La dermatitis alérgica canina es una patología inflamatoria crónica y multifactorial. El síntoma que más impacta en la calidad de vida del animal —y en la percepción del tutor— es el prurito persistente, resultado de la activación de vías neuroinmunológicas complejas.
La farmacología veterinaria moderna ha incorporado tratamientos dirigidos que actúan sobre dianas concretas del proceso inflamatorio, alejándose de enfoques inmunosupresores inespecíficos.
1) Inhibición selectiva de la vía JAK-STAT
Principio activo: oclacitinib
El oclacitinib es un inhibidor selectivo de JAK-1, enzima implicada en la transducción de señales de citocinas relacionadas con prurito e inflamación cutánea (incluida IL-31).
Aspectos clave
- Actúa a nivel intracelular, bloqueando señal inflamatoria antes de su expresión clínica.
- Inicio de acción rápido (reducción del prurito en horas en muchos pacientes).
- No es corticoide ni antihistamínico.
- Efecto dosis-dependiente y reversible.
Perfil clínico habitual
- Fases agudas o brotes intensos.
- Control fino del prurito mientras se aborda la causa subyacente.
- Requiere seguimiento veterinario, especialmente en tratamientos prolongados.
2) Neutralización biológica de citocinas pruritogénicas
Principio activo: lokivetmab
El lokivetmab es un anticuerpo monoclonal dirigido contra IL-31, uno de los mediadores principales del prurito en la dermatitis atópica canina.
Aspectos clave
- Actúa a nivel extracelular, uniéndose a IL-31 e impidiendo la activación de su receptor.
- No interfiere con otras vías inmunitarias de forma amplia.
- Alta especificidad molecular.
Perfil clínico habitual
- Inicio de acción más progresivo.
- Duración prolongada tras una única administración.
- Buen perfil de seguridad incluso en pacientes con comorbilidades (según criterio veterinario).

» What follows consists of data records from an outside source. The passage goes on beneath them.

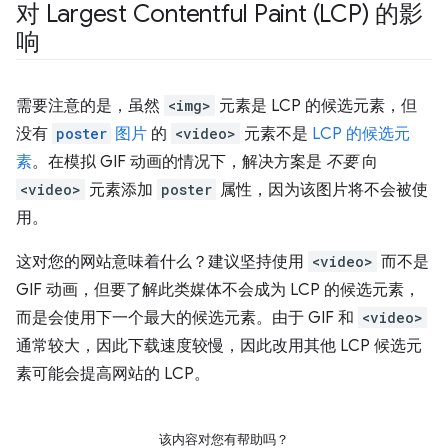
对 Largest Contentful Paint (LCP) 的影
响
需要注意的是，虽然
<img>
元素是 LCP 的候选元素，但
没有
poster
图片
的
<video>
元素不是
LCP 的候选元
素
。在模拟 GIF 动画的情况下，解决方案是
不要
向
<video>
元素添加
poster
属性，因为该图片将不会被使
用。
这对您的网站意味着什么？建议坚持使用
<video>
而不是
GIF 动画，但要了解此类媒体不会成为 LCP 的候选元素，
而是会使用下一个最大的候选元素。由于 GIF 和
<video>
通常较大，因此下载速度较慢，因此改用其他 LCP 候选元
素可能会提高网站的 LCP。
该内容对您有帮助吗？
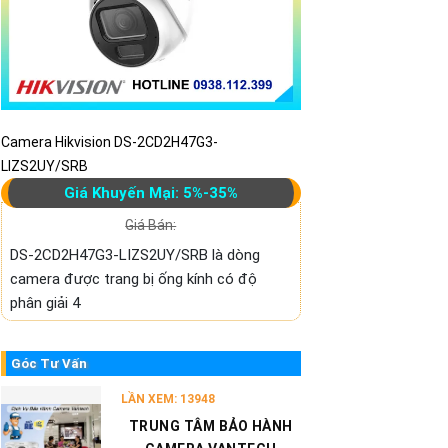
Camera Hikvision DS-2CD2H47G3-
LIZS2UY/SRB
Giá Khuyến Mại: 5%-35%
Giá Bán:
DS-2CD2H47G3-LIZS2UY/SRB là dòng
camera được trang bị ống kính có độ
phân giải 4
Góc Tư Vấn
LẦN XEM: 13948
TRUNG TÂM BẢO HÀNH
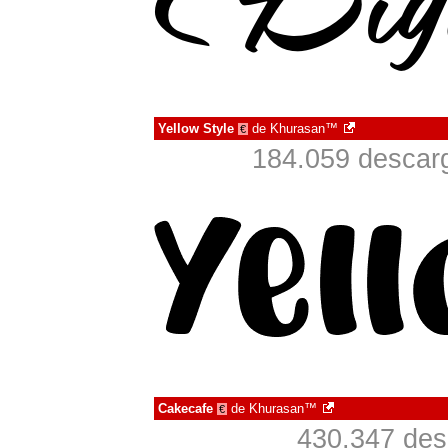
Yellow Style
de
Khurasan™
€
184.059 descarg
Cakecafe
de
Khurasan™
€
430.347 des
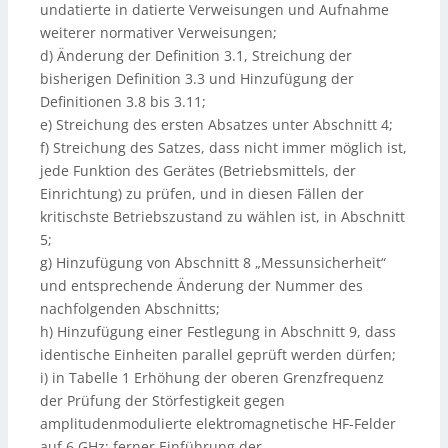
undatierte in datierte Verweisungen und Aufnahme
weiterer normativer Verweisungen;
d) Änderung der Definition 3.1, Streichung der
bisherigen Definition 3.3 und Hinzufügung der
Definitionen 3.8 bis 3.11;
e) Streichung des ersten Absatzes unter Abschnitt 4;
f) Streichung des Satzes, dass nicht immer möglich ist,
jede Funktion des Gerätes (Betriebsmittels, der
Einrichtung) zu prüfen, und in diesen Fällen der
kritischste Betriebszustand zu wählen ist, in Abschnitt
5;
g) Hinzufügung von Abschnitt 8 „Messunsicherheit“
und entsprechende Änderung der Nummer des
nachfolgenden Abschnitts;
h) Hinzufügung einer Festlegung in Abschnitt 9, dass
identische Einheiten parallel geprüft werden dürfen;
i) in Tabelle 1 Erhöhung der oberen Grenzfrequenz
der Prüfung der Störfestigkeit gegen
amplitudenmodulierte elektromagnetische HF-Felder
auf 6 GHz; ferner Einführung der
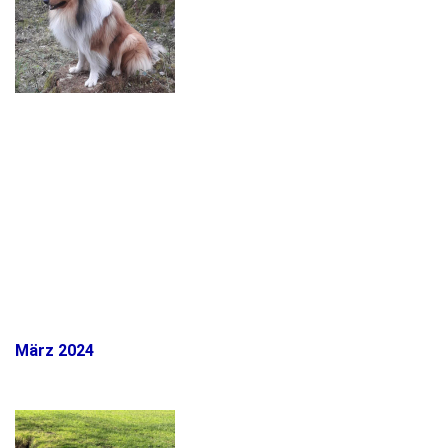
März 2024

3) Diferencias conceptuales
| Aspecto | Inhibición JAK-1 | Anticuerpo anti-IL-31 |
|---|---|---|
| Nivel de acción | Intracelular | Extracelular |
| Velocidad de efecto | Muy rápida | Progresiva |
| Alcance inmunológico | Amplio pero selectivo | Muy específico |
| Flexibilidad posológica | Alta | Baja |
| Duración del efecto | Corta-media | Prolongada |
No se trata de decidir qué enfoque es “mejor”, sino cuál es más adecuado para cada paciente, según intensidad del prurito, edad, presencia de infecciones secundarias y estrategia terapéutica global.
Conclusión
El abordaje moderno del prurito alérgico se basa en medicina dirigida: entender qué vía predomina y seleccionar el tratamiento que actúe sobre esa diana.
El veterinario prescribe. La farmacia veterinaria acompaña, protege y garantiza el uso seguro del medicamento.